- Key visual
- Genre: Sports (rugby)
- Created by: Movic; Kei Mori;
- Directed by: Shigeru Kimiya
- Written by: Rika Nakase
- Music by: no_my
- Studio: PRA
- Licensed by: Crunchyroll
- Original network: Tokyo MX
- English network: US: Crunchyroll Channel;
- Original run: January 8, 2020 – April 15, 2020
- Episodes: 12

= Number24 =

Japanese anime television series

Number24 is a Japanese anime television series produced by PRA and directed by Shigeru Kimiya. It aired on Tokyo MX from January to April 2020.

==Plot==
Natsusa Yuzuki has been playing rugby as a left-winger ever since he was a child, and after enrolling in Doushisha University for college, he quickly becomes a rising star in the Kansai University League.

His dreams are shattered, when a nasty motorbike accident leaves him with a cervical herniated disk — making him unable to be able to play rugby ever again. Unwilling to let go of the sport completely and with no role available other than the position of the university team manager, he accepts his new post and hopes to help his squad obtain a league title.

Natsusa's team is an unlikely bunch, including but not limited to his stoic best friend and full-back Seiichirou Shingyouji, whose reliability and consistency Natsusa depends on; hot-headed first-year Yasunari Tsuru, who harbors a strong dislike for Natsusa, filling his senior's old position as back left wing; and Yuu Mashiro, who is struggling to hold his ground as a scrum half.

In addition, a year ago, Ibuki Ueoka, the genius stand-off that was once Doushisha's ace, suddenly quit rugby — and now Natsusa is determined to get him back.

With the goal of strengthening the team he once belonged to as a player, Natsusa sets out to help Doushisha reach rugby nationals.

==Characters==
===Doushisha University===
- Natsusa Yuzuki (柚木 夏紗, Yuzuki Natsusa)

- Seiichirou Shingyouji (真行寺 清一郎, Shingyōji Seiichirō)

- Ibuki Ueoka (上丘 伊吹, Ueoka Ibuki)

- Yasunari Tsuru (都留 靖也, Tsuru Yasunari)

- Yuu Mashiro (真白 優, Mashiro Yū)

- Gakuto Zaitsu (内梨 大成, Zaitsu Gakuto)

- Ikuto Yufu (由布 郁斗, Yufu Ikuto)

- Taisei Uchinashi (内梨 大成, Uchinashi Taisei)

- Ethan Taylor

===Koufuuin University===
- Madoka Hongou (本郷 円, Hongō Madoka)

- Kazutaka Hongou (本郷 主鷹, Hongō Kazutaka)

==Production and release==
The series was first announced by Movic in March 2019. The series was produced by PRA and directed by Shigeru Kimiya, with Rika Nakase writing the scripts and Saori Sakaguchi designing the characters.

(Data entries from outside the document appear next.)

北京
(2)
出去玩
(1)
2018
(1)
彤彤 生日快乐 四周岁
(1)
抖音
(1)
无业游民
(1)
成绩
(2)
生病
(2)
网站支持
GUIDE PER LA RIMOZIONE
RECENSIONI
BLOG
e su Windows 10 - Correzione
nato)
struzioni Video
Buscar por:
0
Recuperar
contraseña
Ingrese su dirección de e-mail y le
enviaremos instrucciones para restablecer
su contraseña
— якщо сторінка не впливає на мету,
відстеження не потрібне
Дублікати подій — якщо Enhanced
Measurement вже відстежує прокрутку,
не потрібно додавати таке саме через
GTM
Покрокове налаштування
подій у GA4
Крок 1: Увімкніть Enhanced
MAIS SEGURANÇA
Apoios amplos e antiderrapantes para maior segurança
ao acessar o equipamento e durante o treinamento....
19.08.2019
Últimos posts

Takatoshi Hamano served as the series' sound director. The series premiered on Tokyo MX on January 8, 2020. Masanori Kobayashi performed the opening theme song, "Set!". The series has three ending themes, "Kimi to Iru nara", "Comical Try!!", and "Every Fight". They were performed by Natsusa Yuzuki (Kengo Kawanishi) and Seiichirou Shingyouji (Ryōta Suzuki), Yuzuki (Kawanishi) and Ibuki Ueoka (Junichi Yanagita), and Yuzuki (Kawanishi) and Yasunari Tsuru (Shōhei Komatsu) respectively. Episodes 11 and 12 were originally intended to be broadcast on March 18 and March 25, 2020. However, due to the COVID-19 pandemic, they were delayed to April 8 and April 15, 2020, respectively.

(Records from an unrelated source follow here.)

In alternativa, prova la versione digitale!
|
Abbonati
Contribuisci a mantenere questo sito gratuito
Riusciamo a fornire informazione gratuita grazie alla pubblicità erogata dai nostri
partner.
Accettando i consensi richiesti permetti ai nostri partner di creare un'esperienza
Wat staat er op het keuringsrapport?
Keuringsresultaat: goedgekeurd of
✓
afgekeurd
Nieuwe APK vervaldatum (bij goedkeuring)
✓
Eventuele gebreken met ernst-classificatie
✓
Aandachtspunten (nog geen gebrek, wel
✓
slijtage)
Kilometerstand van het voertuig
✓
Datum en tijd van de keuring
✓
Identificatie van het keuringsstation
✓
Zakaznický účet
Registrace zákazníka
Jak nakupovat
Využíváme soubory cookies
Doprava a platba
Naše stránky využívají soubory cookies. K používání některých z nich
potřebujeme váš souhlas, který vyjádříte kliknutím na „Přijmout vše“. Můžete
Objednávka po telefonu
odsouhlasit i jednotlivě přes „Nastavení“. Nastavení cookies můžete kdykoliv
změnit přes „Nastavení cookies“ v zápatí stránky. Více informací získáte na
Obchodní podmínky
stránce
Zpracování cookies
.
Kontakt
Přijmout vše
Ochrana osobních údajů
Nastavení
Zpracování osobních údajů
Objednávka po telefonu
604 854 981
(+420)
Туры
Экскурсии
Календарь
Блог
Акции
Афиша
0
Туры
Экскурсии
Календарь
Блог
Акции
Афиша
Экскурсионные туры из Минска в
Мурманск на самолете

Internationally, the series was licensed by Funimation outside of Asia.

==Reception==
Caitlin Moore from Anime Feminist praised the plot and characters, while criticizing the animation and character designs. Rebecca Silverman from Anime News Network praised the series for the main trio's story and the theme music, while criticizing the large amounts of characters and plot points present in the series. She also felt there were some body issues in the art.